White House changes to a recent proposal by the Food and Drug Administration (FDA) have weakened draft health and safety standards related to tobacco products and have more broadly paved the way for watering down consumer protection in other sectors.

Nestled inside the White House is a little-known, small office with extraordinary power over our government agencies. This office, known as the Office of Information and Regulatory Affairs (OIRA), has routinely contributed to the delay and weakening of health, safety and financial protections. Operating quietly with little media attention, OIRA has struck again – this time to weaken a recent FDA proposal to regulate electronic cigarettes, cigars and pipe tobacco.

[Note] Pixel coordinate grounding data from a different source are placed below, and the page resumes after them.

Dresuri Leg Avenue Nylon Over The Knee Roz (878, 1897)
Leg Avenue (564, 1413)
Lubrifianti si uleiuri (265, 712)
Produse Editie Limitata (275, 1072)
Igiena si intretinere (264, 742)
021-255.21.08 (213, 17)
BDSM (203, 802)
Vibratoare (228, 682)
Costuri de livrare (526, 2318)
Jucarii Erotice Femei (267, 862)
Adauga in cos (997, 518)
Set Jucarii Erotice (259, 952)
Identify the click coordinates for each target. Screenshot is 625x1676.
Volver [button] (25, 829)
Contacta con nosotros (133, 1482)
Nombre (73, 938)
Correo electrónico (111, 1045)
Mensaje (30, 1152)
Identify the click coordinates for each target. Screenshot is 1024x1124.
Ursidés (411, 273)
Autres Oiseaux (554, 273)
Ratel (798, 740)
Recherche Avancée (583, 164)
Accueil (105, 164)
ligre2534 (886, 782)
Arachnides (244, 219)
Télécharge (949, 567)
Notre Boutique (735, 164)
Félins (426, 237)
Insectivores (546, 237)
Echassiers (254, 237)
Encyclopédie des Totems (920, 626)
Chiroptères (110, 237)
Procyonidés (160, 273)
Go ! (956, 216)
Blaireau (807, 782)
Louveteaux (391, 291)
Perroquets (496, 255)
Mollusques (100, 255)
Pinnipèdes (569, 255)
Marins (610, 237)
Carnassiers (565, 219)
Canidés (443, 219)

The FDA’s original draft proposal contained an extensive section on the health benefits from reduced smoking, including the number of lives that would be saved and the value of those additional lives. Following review by OIRA, this section was deleted and edits were made that weakened language about the FDA’s health concerns over e-cigarettes. OIRA also altered language about restriction of non-“face to face” sales, which will prevent the FDA from regulating online sales of tobacco products, a platform that is used by children because of the difficulty in verifying the age of the person making the purchases. Even worse, in a blatant display of White House acquiescence to industry interests, “premium cigars” could be exempt from regulation altogether.

As if this weakened rule wasn’t bad enough, in a preliminary assessment of the benefits of regulating e-cigarettes, OIRA included a 70 percent discount to account for the “lost pleasure” that would result from reductions in tobacco use. In other words, if the health benefits of this new regulation were estimated to be $1 billion, they would be reduced by 70 percent to just $300 million because people will “lose pleasure” from smoking fewer cigarettes.

Cost-benefit analysis has long been a tool used by industry to weaken, delay or prevent the imposition of new regulation by government agencies. U.S. agencies routinely determine the potential costs and benefits of their rules and, in certain instances, are required to prove that the benefits of a proposed rule outweigh the costs of its implementation. While this may seem like a sensible request at face value, its real application has been devastating for public protection: costs of compliance are often overstated by industry, while non-quantifiable societal benefits are undervalued. How do we quantify the value of a saved IQ point in children not exposed to lead, or the value of a measure of increased privacy for online consumers?

Not only will this “lost pleasure” approach make it much more difficult for government agencies to regulate tobacco, but this principle also could be applied to other sectors to weaken protections against trans-fat-loaded fast food, alcohol consumption and even reckless driving. Some people find it fun to drive really fast on the highway, but does that mean we should deduct a measure of “lost pleasure” from the benefits we derive from speeding laws the next time state legislatures propose traffic rules? “It will undermine anything they try to do about anything,” said Dr. Stanton Glantz, a tobacco control expert and professor of medicine at the University of California, San Francisco.

Even more complicating is the fact that tobacco products contain highly addictive nicotine. Consumer surplus, the economic principle for which this “lost pleasure” discount is based, relies on the assumption that consumers will act rationally in determining whether or not to purchase a product. Highly addictive substances and practices make this rational thinking next to impossible – just think back to World War II, when desperate Europeans traded their scarce food rations on the black market for cigarettes!

Jonathan Gruber, a health economist at MIT whose work was cited by the FDA as a source for their 70 percent calculation, thought the choice to account for consumer surplus in this instance was wrong. “I think this is really a misapplication of my work.”
When corporate interests override the public interest and dominate the policymaking process, government agencies can’t do their job to safeguard public health. The U.S. needs a regulatory system that puts American families, children and consumers first. Let the FDA know what you think about its proposal as it accepts public comment through Aug. 8.